If you want a strict mathematical grouping of numbers, I think it's better to introduce a different type or protocol, in its own library.
Right, it's an explicit non-goal of the numeric protocols to closely mirror the usual lattice of mathematical algebraic abstraction. Numeric corresponds roughly to Ring, which is deliberate because it's a pretty good match for our intuition of "numbery thing", but beyond that it's likely a mistake to try to match protocols with mathematical abstraction--they are tied not only to the abstract object being modeled, but also to some implementation choices of that modeling.
As a concrete example, FloatingPoint is not just "approximate Reals"; it also implies IEEE 754 operations and semantics. If someone were to implement Unum or ComputableReal or whatever, it won't conform to FloatingPoint and that will be OK.
Even with Numeric, there is a magnitude requirement which doesn’t make sense for rings in general. So yeah, pretty much no correspondence between protocols and algebraic structures whatsoever.
I feel that Complex numbers should work for any real type (SignedNumeric & Comparable), not just FloatingPoint. There would be slightly different interfaces because of the division interface.
I also imagine them being implemented as a strong type alias to a two-element fixed-sized array. C++ has memory layout rules for complex to allow aliasing like this. Reading that inspired the designs for both that I’ve mentioned here.

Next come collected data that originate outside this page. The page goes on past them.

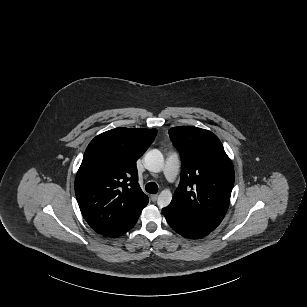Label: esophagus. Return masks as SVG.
<instances>
[{
  "instance_id": "1",
  "label": "esophagus",
  "mask_w": 307,
  "mask_h": 307,
  "mask_svg": "<svg viewBox=\"0 0 307 307\" xmlns=\"http://www.w3.org/2000/svg\"><path fill=\"white\" fill-rule=\"evenodd\" d=\"M158 195L157 194H151L150 198L152 200V202H155L157 200Z\"/></svg>"
}]
</instances>
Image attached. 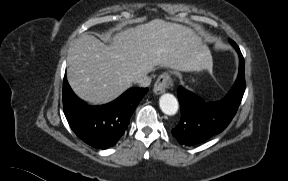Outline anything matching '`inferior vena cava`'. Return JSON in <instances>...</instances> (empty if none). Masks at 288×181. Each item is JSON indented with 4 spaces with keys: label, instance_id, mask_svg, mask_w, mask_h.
<instances>
[{
    "label": "inferior vena cava",
    "instance_id": "1",
    "mask_svg": "<svg viewBox=\"0 0 288 181\" xmlns=\"http://www.w3.org/2000/svg\"><path fill=\"white\" fill-rule=\"evenodd\" d=\"M134 83L138 84L140 87H148L151 83V77H149L147 74L138 76Z\"/></svg>",
    "mask_w": 288,
    "mask_h": 181
}]
</instances>
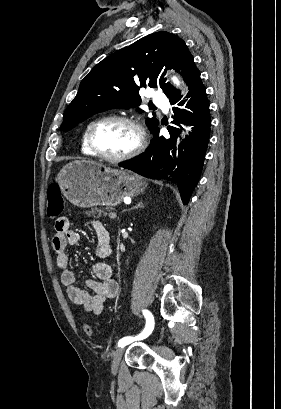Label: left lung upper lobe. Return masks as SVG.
Instances as JSON below:
<instances>
[{"label":"left lung upper lobe","instance_id":"obj_1","mask_svg":"<svg viewBox=\"0 0 281 409\" xmlns=\"http://www.w3.org/2000/svg\"><path fill=\"white\" fill-rule=\"evenodd\" d=\"M164 66L179 71L187 84L197 69L185 42L166 31L147 35L105 58L82 80L64 113L61 130H70L98 112L139 106L140 87L159 86L169 99L179 94L165 83V72L161 73ZM147 125L153 133L158 120L148 118Z\"/></svg>","mask_w":281,"mask_h":409}]
</instances>
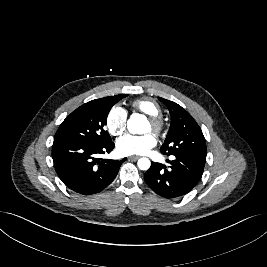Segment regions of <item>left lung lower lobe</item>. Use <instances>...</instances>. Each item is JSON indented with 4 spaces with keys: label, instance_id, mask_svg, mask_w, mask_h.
<instances>
[{
    "label": "left lung lower lobe",
    "instance_id": "1",
    "mask_svg": "<svg viewBox=\"0 0 267 267\" xmlns=\"http://www.w3.org/2000/svg\"><path fill=\"white\" fill-rule=\"evenodd\" d=\"M169 167L152 163L144 175L146 184L158 195L173 199L189 193L202 177L205 160L174 155Z\"/></svg>",
    "mask_w": 267,
    "mask_h": 267
}]
</instances>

As the names suggest, types comforming to Real are intended to model the set of real numbers. They support elementary functions such as sine and cosine. By the same token, Complex is intended to model the set of complex numbers; Complex relies on elementary functions defined on T to support many of its own methods.
You can, of course, define a struct with two stored integers to model Gaussian integers, but that'd be a different type in almost every other respect.

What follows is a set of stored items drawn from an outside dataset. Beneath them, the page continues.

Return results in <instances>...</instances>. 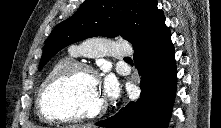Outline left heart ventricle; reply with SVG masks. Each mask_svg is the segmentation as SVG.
<instances>
[{
    "instance_id": "1",
    "label": "left heart ventricle",
    "mask_w": 221,
    "mask_h": 128,
    "mask_svg": "<svg viewBox=\"0 0 221 128\" xmlns=\"http://www.w3.org/2000/svg\"><path fill=\"white\" fill-rule=\"evenodd\" d=\"M103 100L99 82L90 74L78 72L49 91L46 108L59 114H78L97 109Z\"/></svg>"
}]
</instances>
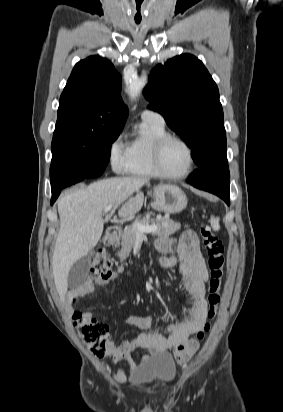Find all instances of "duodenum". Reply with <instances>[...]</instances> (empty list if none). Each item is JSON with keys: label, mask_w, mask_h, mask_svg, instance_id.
<instances>
[{"label": "duodenum", "mask_w": 283, "mask_h": 412, "mask_svg": "<svg viewBox=\"0 0 283 412\" xmlns=\"http://www.w3.org/2000/svg\"><path fill=\"white\" fill-rule=\"evenodd\" d=\"M119 233H120V228L115 227V226H110L107 229V232L105 235L106 244L113 245L114 243H116V241L118 240Z\"/></svg>", "instance_id": "410a0bca"}]
</instances>
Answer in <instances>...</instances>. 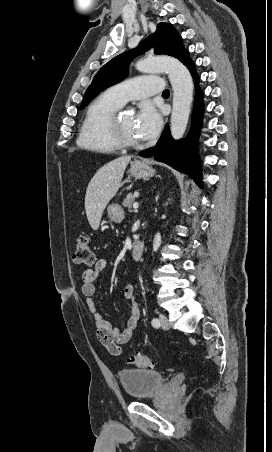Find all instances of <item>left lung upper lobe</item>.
Masks as SVG:
<instances>
[{"instance_id":"left-lung-upper-lobe-1","label":"left lung upper lobe","mask_w":272,"mask_h":452,"mask_svg":"<svg viewBox=\"0 0 272 452\" xmlns=\"http://www.w3.org/2000/svg\"><path fill=\"white\" fill-rule=\"evenodd\" d=\"M151 47L155 48V54L170 55L179 60L187 53L176 30L170 24L159 23L156 32L144 40L137 49L116 56L98 71L85 93L80 108L87 106L101 91L123 80L128 75V65L135 55Z\"/></svg>"}]
</instances>
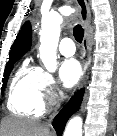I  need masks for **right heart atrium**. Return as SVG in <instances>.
Here are the masks:
<instances>
[{
    "mask_svg": "<svg viewBox=\"0 0 117 136\" xmlns=\"http://www.w3.org/2000/svg\"><path fill=\"white\" fill-rule=\"evenodd\" d=\"M54 90H55V82L53 77L50 74L43 72L41 79L42 93L52 95L54 93Z\"/></svg>",
    "mask_w": 117,
    "mask_h": 136,
    "instance_id": "1",
    "label": "right heart atrium"
}]
</instances>
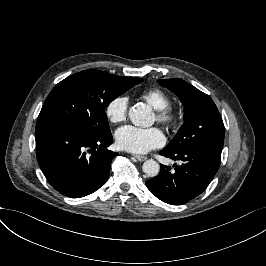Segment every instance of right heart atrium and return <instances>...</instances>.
I'll use <instances>...</instances> for the list:
<instances>
[{
	"label": "right heart atrium",
	"mask_w": 266,
	"mask_h": 266,
	"mask_svg": "<svg viewBox=\"0 0 266 266\" xmlns=\"http://www.w3.org/2000/svg\"><path fill=\"white\" fill-rule=\"evenodd\" d=\"M129 98L119 94L111 98L105 106L104 112L107 120L112 124L123 122L128 115Z\"/></svg>",
	"instance_id": "obj_1"
}]
</instances>
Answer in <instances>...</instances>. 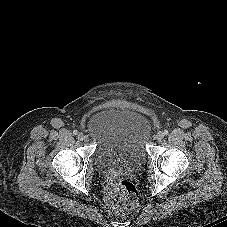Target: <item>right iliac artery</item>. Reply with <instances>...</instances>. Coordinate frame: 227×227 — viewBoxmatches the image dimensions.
<instances>
[{"label": "right iliac artery", "instance_id": "82829eb1", "mask_svg": "<svg viewBox=\"0 0 227 227\" xmlns=\"http://www.w3.org/2000/svg\"><path fill=\"white\" fill-rule=\"evenodd\" d=\"M77 133H78L77 130H74V131H73V134H74V135H77Z\"/></svg>", "mask_w": 227, "mask_h": 227}]
</instances>
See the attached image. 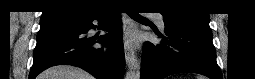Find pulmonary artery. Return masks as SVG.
<instances>
[{"mask_svg": "<svg viewBox=\"0 0 255 79\" xmlns=\"http://www.w3.org/2000/svg\"><path fill=\"white\" fill-rule=\"evenodd\" d=\"M156 21L159 25L160 28L164 29L165 25H164V21L161 15L156 17Z\"/></svg>", "mask_w": 255, "mask_h": 79, "instance_id": "1", "label": "pulmonary artery"}]
</instances>
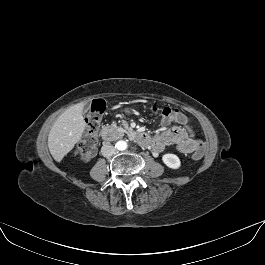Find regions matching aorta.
I'll use <instances>...</instances> for the list:
<instances>
[{
    "mask_svg": "<svg viewBox=\"0 0 265 265\" xmlns=\"http://www.w3.org/2000/svg\"><path fill=\"white\" fill-rule=\"evenodd\" d=\"M127 147H128L127 142L123 140L117 141L115 144V148L119 151H124L127 149Z\"/></svg>",
    "mask_w": 265,
    "mask_h": 265,
    "instance_id": "1",
    "label": "aorta"
}]
</instances>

“Complex” Integers (Gaussian Integers), while a subring of the Complex numbers, are in practice used pretty differently. It’s not obvious that sharing a generic type for them buys you much—there’s not a lot of code that you want to be generic over these two objects.
Furthermore, since a ComplexInt ought to conform to Numeric, it can’t even be generic over integer types, because of the magnitude requirement. I suppose one could resort to shenanigans like making the magnitude always be a Double regardless of the underlying integer type, but that seems…unprincipled.
So I think @xwu has the right approach. Though I’d probably start with Complex<T: FloatingPoint>, and add things like trig functions in a constrained extension.
Most of the libraries I have used give -nan + i inf, which I don't think is unreasonable. If you think of this in polar form you have 1<pi/2 * inf<0 = inf<pi/2. If we then convert back to cartesian form inf cos(pi/2) + i inf sin(pi/2) = inf * 0 + i inf = nan + i inf. The hardware I have used gives -nan for some reason, but apart from the minus the result looks OK to me.
Your post is pretty long, so I'll adress it piece by piece
How does (1) come to fruition? Don't you need to introduce branching there to skip the floating point operations when the Imaginary or Real part are 0? If so, isn't branching slower than FLOPs?
(2) is true, if you're using reference types and nullifying the Imaginary or Real part when they are 0 or haven't been instantiated yet. But to use a reference comes at a price. In particular, you'd incur into:
A pointer's cost. You need a pointer to the reference. Pointers are 64-bit, which effectively duplicates the size of the referenced Double type.
Cache misses: one of the weaknesses of reference types is that the referenced objects won't necessarily be contiguous on memory. Therefore you'll be triggering cache misses left and right when reading these objects. This can be avoided with a Complex struct that contains the Imaginary and Real pieces, but then you won't be able to nullify 0-valued components in order to save memory.